Driving

Specialties Home Health

Published

Hi,

Please how much driving from your house to a patient's house do you think is reasonable and fair?

Thanks

Are you speaking about distance? How far do you want to travel one way and how many trips will you go there each week? If you are doing five 8 hour shifts with the same patient each week and that patient lives 74 miles from your house, guess what condition your car is going to be in after three years? Others will say they drive X amount doing visits. Well, maybe they are doing well enough, maybe they have a husband with a good job, that they can buy a new car every so often. When home health killed my old car, my credit was so bad, (I haven't gotten rich working in hh)I couldn't buy a new car. No car, no job. The mileage you get paid if you do visits and get paid mileage doesn't come near to compensating for wear and tear on your car. I've been going out 26, 28 miles. It is too far, but nobody has any work for me, much less work that is a reasonable distance from where I live. I think reasonable, so your car doesn't get a beating, is no further than 12 or 13 miles for one patient. That is my opinion. I'm not made of money to be buying cars for work. And busses do not run at night for night shift.

I drive between 30-45 miles to see patients and I am complaining. Some of my patients are close to my home but most are far. I get paid for mileage but sometimes I drive 40 miles to get home and don't get paid for it. I try to see the patients close by last so that I won't have to drive very long distance to get home but it doesn't always work out that way.

So I decided to find out how far others drive.

If this is putting a strain on you, consider changing to shift work like I am doing and limit how far you will drive to your client. I think you are at the limit that is reasonable for someone who is making allowances for driving between clients. I once drove 34 miles one way for a client that I worked with twice then four times a week. After that case was when my car gave out. I had no source of income to get a car. This is one of the reasons I avoid intermittent visits. Nobody gets paid to replace their car. Those who drive upwards of 120 miles a day,,,,I don't know how or why they do it.

Shift work sounds good but having to stay with the patient for 8hr may not work well for me. I like to be able to do things in between. I guess I can't eat my cake and have it

Sometimes you can cut your shifts short. Knew a client that got a day shift nurse who only worked 7 hours so she could be home when her child got home from school. The client was happy to have a nurse for 7 hours since with her previous agency she was doing without. There are also sometimes four hour or six hour shifts. You can also schedule your days off in the middle of the week. Nobody says you have to work 7 to 3, five days a week. The only part about the flexibility of home health that I don't like is when I'm flexibly unemployed. While I like not working, I don't like not having money for the rent and food and such.

I drive approx 300-400 miles every 2 weeks. My agency pays for mileage at 80% of the IRS rate (which right now is I think 44 cents per mile).
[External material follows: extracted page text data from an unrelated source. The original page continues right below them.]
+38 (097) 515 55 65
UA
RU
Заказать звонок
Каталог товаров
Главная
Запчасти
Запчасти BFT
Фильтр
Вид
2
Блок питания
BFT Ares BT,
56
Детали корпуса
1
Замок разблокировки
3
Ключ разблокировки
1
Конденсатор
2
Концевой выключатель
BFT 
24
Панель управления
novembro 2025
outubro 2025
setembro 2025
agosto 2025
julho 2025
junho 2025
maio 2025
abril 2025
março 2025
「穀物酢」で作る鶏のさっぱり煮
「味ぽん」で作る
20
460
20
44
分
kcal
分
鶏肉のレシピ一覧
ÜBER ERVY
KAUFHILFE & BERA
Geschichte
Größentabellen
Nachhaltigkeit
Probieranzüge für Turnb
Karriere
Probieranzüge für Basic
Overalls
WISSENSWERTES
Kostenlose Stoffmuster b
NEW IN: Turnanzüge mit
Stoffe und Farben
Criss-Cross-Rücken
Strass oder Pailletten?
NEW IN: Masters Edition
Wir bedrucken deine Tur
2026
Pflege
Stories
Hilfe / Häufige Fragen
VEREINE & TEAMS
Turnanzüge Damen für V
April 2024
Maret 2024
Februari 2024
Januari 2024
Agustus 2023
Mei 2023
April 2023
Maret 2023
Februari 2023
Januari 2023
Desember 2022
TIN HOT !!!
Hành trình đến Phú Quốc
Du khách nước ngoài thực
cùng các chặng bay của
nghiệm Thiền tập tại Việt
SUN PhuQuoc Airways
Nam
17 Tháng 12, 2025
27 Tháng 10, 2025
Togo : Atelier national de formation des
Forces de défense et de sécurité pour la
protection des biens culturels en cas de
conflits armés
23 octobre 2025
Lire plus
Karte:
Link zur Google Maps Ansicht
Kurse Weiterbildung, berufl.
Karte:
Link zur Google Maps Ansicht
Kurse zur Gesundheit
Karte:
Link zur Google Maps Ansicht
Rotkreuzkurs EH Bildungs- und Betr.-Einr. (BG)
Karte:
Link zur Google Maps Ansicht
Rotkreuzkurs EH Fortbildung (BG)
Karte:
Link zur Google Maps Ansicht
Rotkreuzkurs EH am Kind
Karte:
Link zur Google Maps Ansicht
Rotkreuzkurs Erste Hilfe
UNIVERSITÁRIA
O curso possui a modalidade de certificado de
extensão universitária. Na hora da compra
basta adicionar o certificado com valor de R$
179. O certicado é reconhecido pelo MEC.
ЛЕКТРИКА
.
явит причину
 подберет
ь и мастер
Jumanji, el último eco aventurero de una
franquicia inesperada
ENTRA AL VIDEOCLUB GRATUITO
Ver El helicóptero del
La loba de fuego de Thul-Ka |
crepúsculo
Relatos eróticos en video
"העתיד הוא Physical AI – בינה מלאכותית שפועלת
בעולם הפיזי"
My mileage reimbursement is about $400 per month from my agency, and then I write off on my taxes the other 20% that my agency doesn't reimburse, along with the mileage to my first patient and the mileage home from my last patient at 100% (per my CPA). At any rate, $4800 per year in mileage reimbursement more than covers my expenses in vehicle maintenance, gas, etc. I do drive a new vehicle, so it doesn't cover maintenance and my car payment, but I wouldn't expect mileage allowance to cover both. Many others in my office have complained that their expenses aren't covered either--I don't get it.

Specializes in COS-C, Risk Management.

Nicole109, that's great that you can itemize what you're not getting from your employer, but not everyone can itemize their tax returns. I lost a lot last year in unpaid mileage because I am not able to itemize, the standard deduction is more than what I could claim. If you drive a car that gets great mileage, has low maintenance costs, and is still under warranty, your mileage can more than pay your expenses. But my car is over ten years old, no warranty, and is a fortune to maintain, but I can't afford a car payment right now so I'm stuck with it for the time being. I think mileage allowance this year is $0.505 per mile, and last year I got $0.40 per mile from my employer. I have a new job this year and now I get a "trip fee" which sometimes works out better than mileage, sometimes not, but don't know how it would impact itemization.

what's fair is relative to what kinda car you drive (how much it cost and the mpg) and how much you get reimbursed.

with that said:

get a little honda if you're in hh, 40 mpg and the car i use for hh is 16 years old! gas is only going to go up, up and away.

I once worked with a guy who used his motorcycle to get around in home health. He saved money in gas that way but he said it made for a little discomfort when there was bad weather.

I once worked with a guy who used his motorcycle to get around in home health. He saved money in gas that way but he said it made for a little discomfort when there was bad weather.

i like saving money, but motorcycles just aren't safe enough for me or provide enough protection from the weather.

i like saving money, but motorcycles just aren't safe enough for me or provide enough protection from the weather.

Those were my same thoughts which I expressed to my coworker. I wouldn't ride a motorcycle around the block. I keep remembering my classmate in high school whose brother was killed on a motorcycle while he was stopped at a stoplight because the driver did not see him.